■ AIM OF THE EXERCISE ■
Somewhere below are a line with "Neurociência, Psicologia e Gestão ao" and a later line with "performance através de". Output exactly those lines and all lines between them.

══ DATA FOR REVIEW

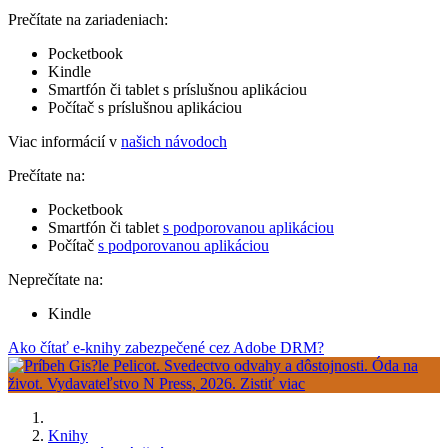
Prečítate na zariadeniach:
Pocketbook
Kindle
Smartfón či tablet s príslušnou aplikáciou
Počítač s príslušnou aplikáciou
Viac informácií v
našich návodoch
Prečítate na:
Pocketbook
Smartfón či tablet
s podporovanou aplikáciou
Počítač
s podporovanou aplikáciou
Neprečítate na:
Kindle
Ako čítať e-knihy zabezpečené cez Adobe DRM?
Knihy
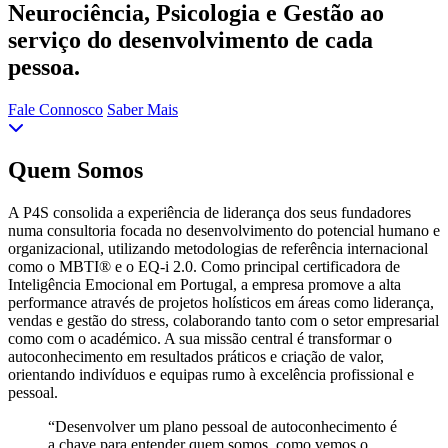
Neurociência, Psicologia e Gestão ao
serviço do desenvolvimento de cada
pessoa.
Fale Connosco
Saber Mais
Quem Somos
A P4S consolida a experiência de liderança dos seus fundadores
numa consultoria focada no desenvolvimento do potencial humano e
organizacional, utilizando metodologias de referência internacional
como o MBTI® e o EQ-i 2.0. Como principal certificadora de
Inteligência Emocional em Portugal, a empresa promove a alta
performance através de projetos holísticos em áreas como liderança,
vendas e gestão do stress, colaborando tanto com o setor empresarial
como com o académico. A sua missão central é transformar o
autoconhecimento em resultados práticos e criação de valor,
orientando indivíduos e equipas rumo à excelência profissional e
pessoal.
“Desenvolver um plano pessoal de autoconhecimento é
a chave para entender quem somos, como vemos o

════

■ ANSWER SPACE ■
Neurociência, Psicologia e Gestão ao
serviço do desenvolvimento de cada
pessoa.
Fale Connosco
Saber Mais
Quem Somos
A P4S consolida a experiência de liderança dos seus fundadores
numa consultoria focada no desenvolvimento do potencial humano e
organizacional, utilizando metodologias de referência internacional
como o MBTI® e o EQ-i 2.0. Como principal certificadora de
Inteligência Emocional em Portugal, a empresa promove a alta
performance através de projetos holísticos em áreas como liderança,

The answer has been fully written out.